Recognising and tackling unconscious bias in clinical medicine

Unconscious cognitive processes influence, shape and alter human behaviour, beliefs and attitudes. With no conscientious thinking, we archive and recover information to decipher and decode contexts, people and their behaviours. Preconceived notions influence our judgments resulting in bias. The term ‘bias’ refers to both tacit stereotypes and prejudices that mostly arise from the subconscious mind.  

Dr Ramya Raman GP, educator WAGPET & University of Notre Dame

Unconscious bias in medical practitioners occurs in two key areas – clinical reasoning leading towards diagnosis and perceptions of patients. Notably the second, patient perception, influences subsequent interactions between medical practitioners and patients, and ensuing clinical decisions. How does bias work and where does it come from? 

Two kinds of decision-making processes generally prevail that remain integrated in our teaching and practice of clinical reasoning. Type 1 processes are fast driven by intuition, utilising less cognitive skills. These are the mental shortcuts or heuristics, which allow fast decision making. Type 2 processes involve decision making based on slower analytical methods that are consciously derived. 

Many clinical decisions made using Type 1 processes lead themselves to errors. Despite the pitfalls of Type 1 processes, such pattern recognition and automatic decision making seem to be favoured as vitally necessary for human function. 

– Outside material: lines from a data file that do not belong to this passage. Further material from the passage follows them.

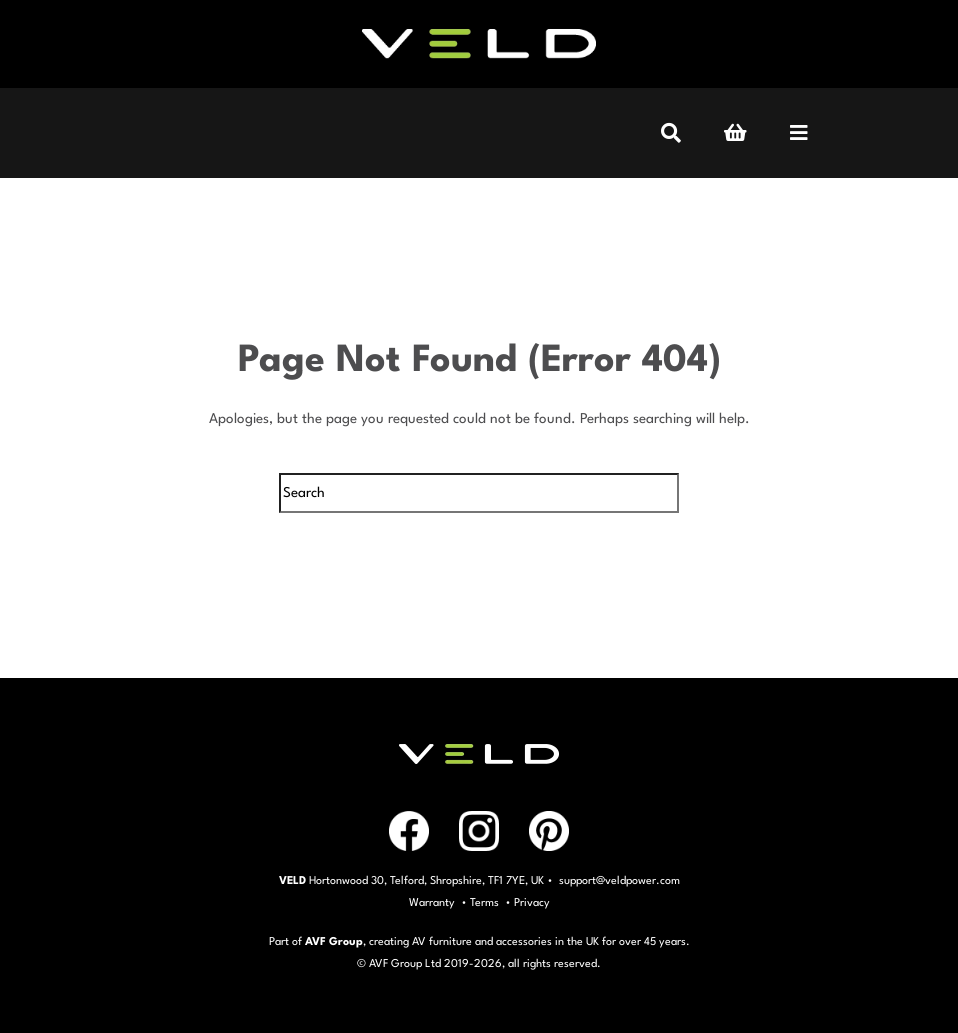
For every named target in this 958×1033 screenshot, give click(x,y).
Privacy (532, 903)
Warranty (432, 903)
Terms (484, 903)
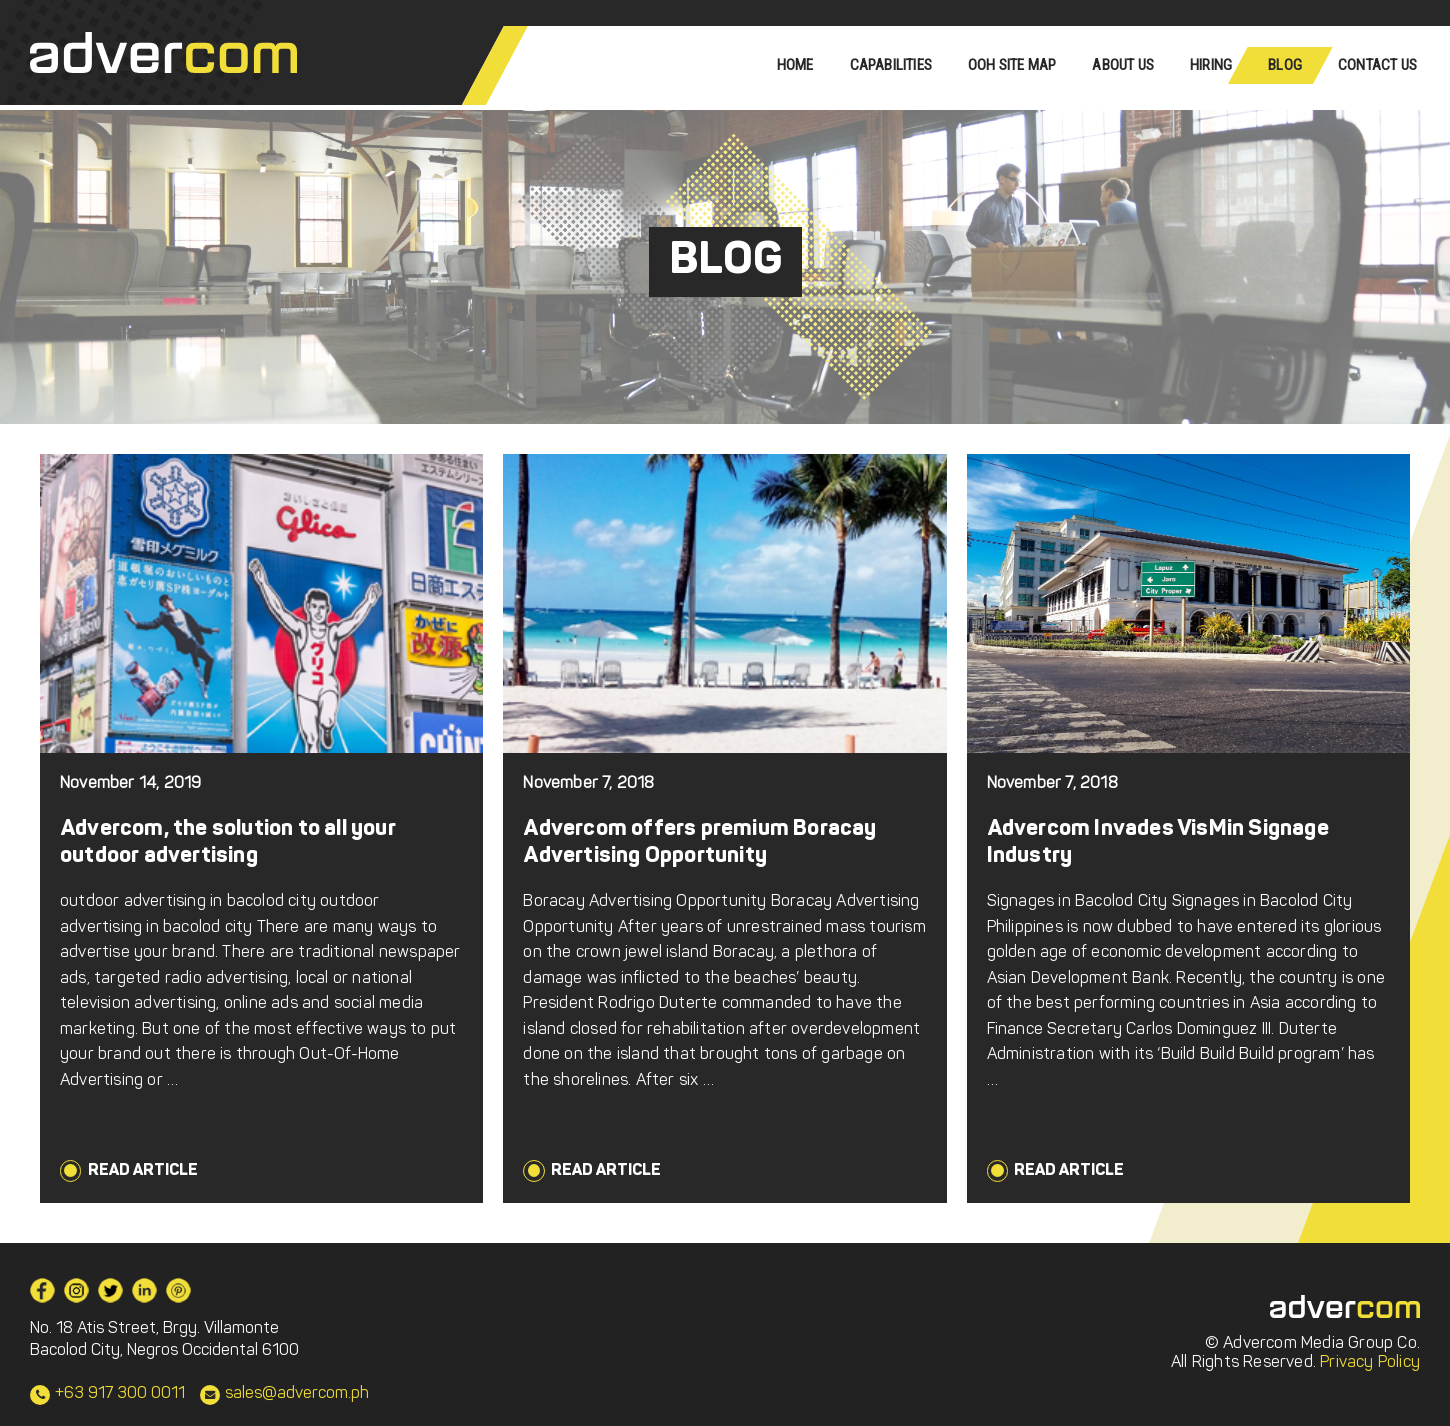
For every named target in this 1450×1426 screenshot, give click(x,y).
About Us (1123, 65)
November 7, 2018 (588, 784)
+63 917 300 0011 (120, 1394)
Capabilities (891, 65)
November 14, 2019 (130, 784)
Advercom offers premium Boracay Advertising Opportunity (699, 842)
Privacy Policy (1370, 1363)
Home (795, 65)
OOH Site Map (1012, 65)
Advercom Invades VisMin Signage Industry (1158, 842)
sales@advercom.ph (297, 1394)
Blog (1285, 65)
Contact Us (1377, 65)
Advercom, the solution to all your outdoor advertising (228, 842)
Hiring (1211, 65)
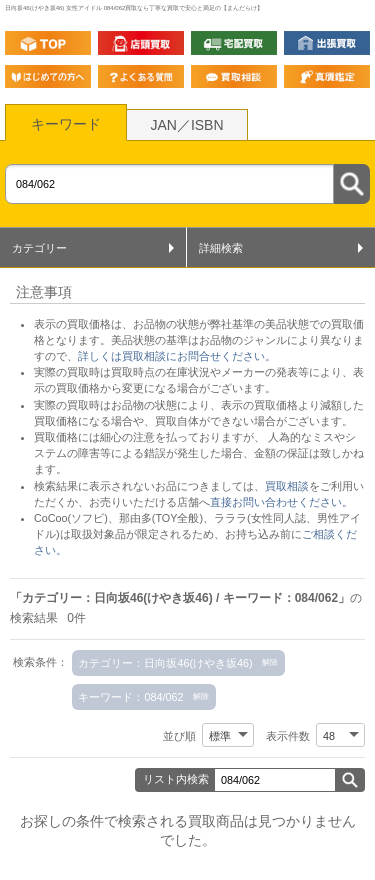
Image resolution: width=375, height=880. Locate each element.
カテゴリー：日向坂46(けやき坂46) (165, 663)
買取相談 (287, 486)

Much research in human decision making strongly suggests that our intuitive biases are formed early in life, reinforced by social interactions, and influenced by our learning experiences. 

Unconscious bias plays when a health-care professional intuitively decides and categorises a patient as a member of a group and applies stereotypical label, either positive or negative, to that individual. Often, these are more likely to be activated when cognitive skills are challenged, by limitations on time and resources, compounded by physical and emotional stress. 

Unconscious biases of concern are even more blatant in vulnerable groups. For example, minority ethnic groups, new immigrants, women, the elderly, children, individuals from lower socio-economic sectors of the society, and those with low health literacy, mentally ill and sexual minorities. Recent systematic reviews indicate implicit biases among clinicians and nurses are highly similar to the general population. 

Conscious and unconscious beliefs about the patient play a pivotal role in interpersonal behavioural actions in a clinical context, interpretation of information, and the ensuing decision making. When unrecognised, the unconscious bias can lead to health management disparities. 

How can we minimise unconscious bias while teaching clinical medicine?

Developing self-awareness of the unconscious bias and its control provides opportunities to evaluate the clinical interaction based on paying attention to our thought processes, responding to subtle cues, and knowing how they may influence our decisions. 

Two key techniques

First is relating to patients as individuals and not stereotypes. Cultural training emphasises knowledge acquisition about common cultural groups (e.g., understanding care for patients of Aboriginal or Torres Strait Islander {ATSI} descent). This can promote reliance on stereotypes rather than individual information. 

The teaching focus should be interacting with each patient as an individual with a set of social and cultural uniqueness and context. For example, ATSI patients may not be comfortable having eye contact with the clinician during consultation, which may lead to lack of trust between the patient and the clinician. It would be more useful to learn to skilfully recognise this with the patient and build a cord of trust in a cross-cultural context.  

Second is reflective practice. Perspective-taking exercises (real or simulated) involving looking through the eyes of the patient, to consider how they may have perceived and interpreted the clinical interaction. Other reflective practices that have gained traction include imaginary exercises that counter common stereotypes and questions challenging assumptions during history taking.

Once a stereotype is activated, human nature focuses on confirming evidence (confirmatory bias) actively seeking and interpreting information that confirms the stereotype. Understanding unconscious bias can help identify our judgments and this is likely to help deliver better patient outcomes.

Key messages
  • Unconscious cognitive processes influence, shape and alter human behaviour, beliefs and attitudes
  • Unconscious beliefs about the patient play a pivotal role in interpersonal behaviour in a clinical context, interpretation of information, and ensuing decision making
  • Developing self-awareness of unconscious bias provides opportunities to evaluate the clinical interaction objectively, rendering better patient outcomes.